Subscreve as palavras de Keynes: “o inevitável geralmente não acontece, porque o imprevisível prevalece”.
Sem dúvida. E embora não seja meu hábito fazer sugestões, deixo esta: as pessoas devem estar abertas ao inesperado, ao imprevisível. Se olharmos para o presente, constatamos que a guerra, a violência, o fascismo são inevitáveis. Mas o inevitável nunca acontece porque existe o imprevisível. Ora, nós não sabemos o quão imprevisível as coisas podem ser, mas podemos estar recetivos ao imprevisível. Devemos estar atentos e procurar continuamente uma ‘linha de fuga’ para o inevitável, sendo que isso requer muito empenho, uma enorme energia e atividade.
Como vê a Europa de hoje?
De momento, exceto Portugal e Espanha, o racismo é o único ponto de entendimento entre os europeus. Nem mais nem menos: racismo. E não tem a ver com o medo do outro, da diferença. Tem a ver com a incapacidade de lidar com o passado colonial. A ideia que prevalece na Europa é que se ganha quando se é mais racista do que o outro. A Europa está fraturada e o discurso mantém-se: o Norte contra o Sul, [o grupo de] Visegrado contra Paris e Berlim… Enfim, apenas confluem num aspeto: rejeitar a imigração. Mesmo que isso signifique a morte de milhares de pessoas e o encarceramento de milhões de pessoas na Líbia, no Níger, nos Camarões, na Nigéria e por aí diante. Além disso, estamos perante uma situação altamente paradoxal, que é o facto de Trump e Putin se entenderem, serem amigos. Isto traz novos desafios e maior imprevisibilidade.
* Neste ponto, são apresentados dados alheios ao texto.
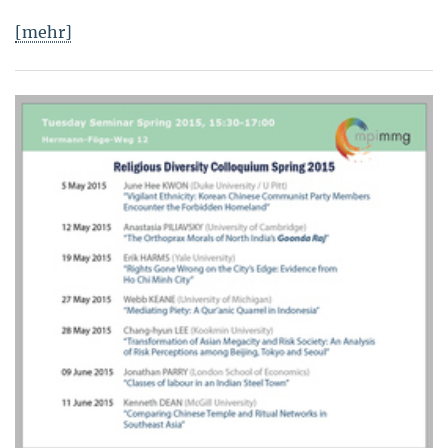
[mehr]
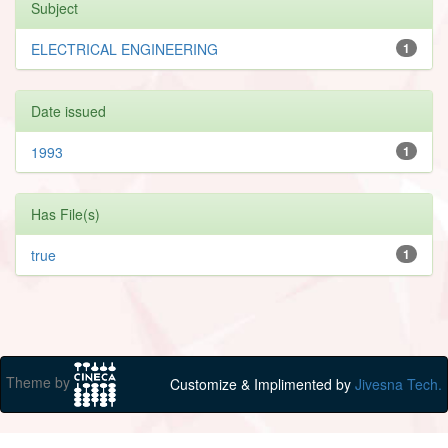
Subject
ELECTRICAL ENGINEERING
1
Date issued
1993
1
Has File(s)
true
1
Theme by
Customize & Implimented by
Jivesna Tech.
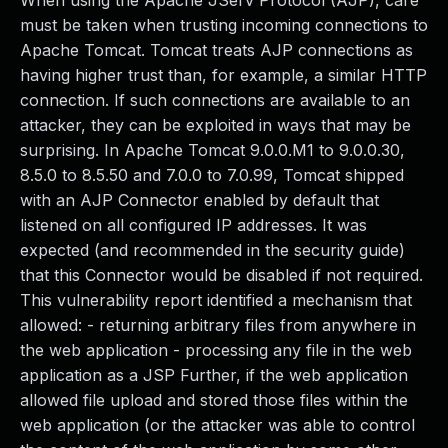
When using the Apache JServ Protocol (AJP), care
must be taken when trusting incoming connections to
Apache Tomcat. Tomcat treats AJP connections as
having higher trust than, for example, a similar HTTP
connection. If such connections are available to an
attacker, they can be exploited in ways that may be
surprising. In Apache Tomcat 9.0.0.M1 to 9.0.0.30,
8.5.0 to 8.5.50 and 7.0.0 to 7.0.99, Tomcat shipped
with an AJP Connector enabled by default that
listened on all configured IP addresses. It was
expected (and recommended in the security guide)
that this Connector would be disabled if not required.
This vulnerability report identified a mechanism that
allowed: - returning arbitrary files from anywhere in
the web application - processing any file in the web
application as a JSP Further, if the web application
allowed file upload and stored those files within the
web application (or the attacker was able to control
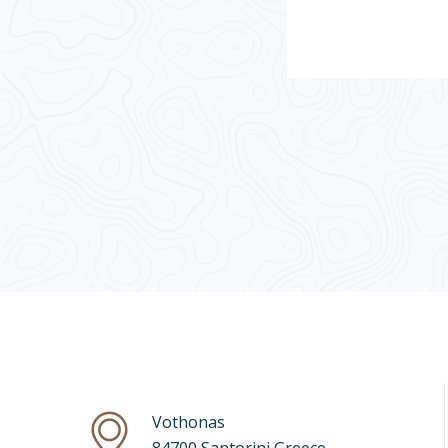
Vothonas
Considera que a diplomacia ainda pode ter um papel relevante na gestão dessa imprevisibilidade?
A diplomacia é algo quase impossível nos tempos que correm, porque os EUA e a Rússia deixaram de ser inimigos. Trump tem razão quando diz que Putin “é um tipo porreiro”, porque esteve com ele pessoalmente e percebeu no seu olhar que é boa pessoa. Ele vê as coisas assim: Putin é branco como nós [americanos] e é cristão. O mundo mudou. Hoje já não existe uma lógica bipolar, dois blocos que se opõem. O que temos é brancos contra pessoas de cor. Na minha opinião, o supremacismo é a verdadeira divisão nos dias de hoje. E o nacionalismo é uma forma de supremacismo. Daí a pergunta: como podemos explicar o estado de guerra atual? É o resultado de 500 anos de colonialismo. O homem branco é incapaz de enfrentar essa herança e responsabilidade, porque implica a redefinição das nossas expetativas económicas e de consumo. E não me refiro a um racismo do passado; o racismo atual é algo absolutamente novo. Os brancos europeus, tal como os brancos americanos, têm a perceção de que estão a ser invadidos e isso vai levar a uma guerra, mais tarde ou mais cedo. Ou seja, temos forçosamente de repensar o nosso futuro económico. O crescimento acabou, pelo que só a redistribuição da riqueza pode dar início a uma nova era, a um novo processo de solidariedade.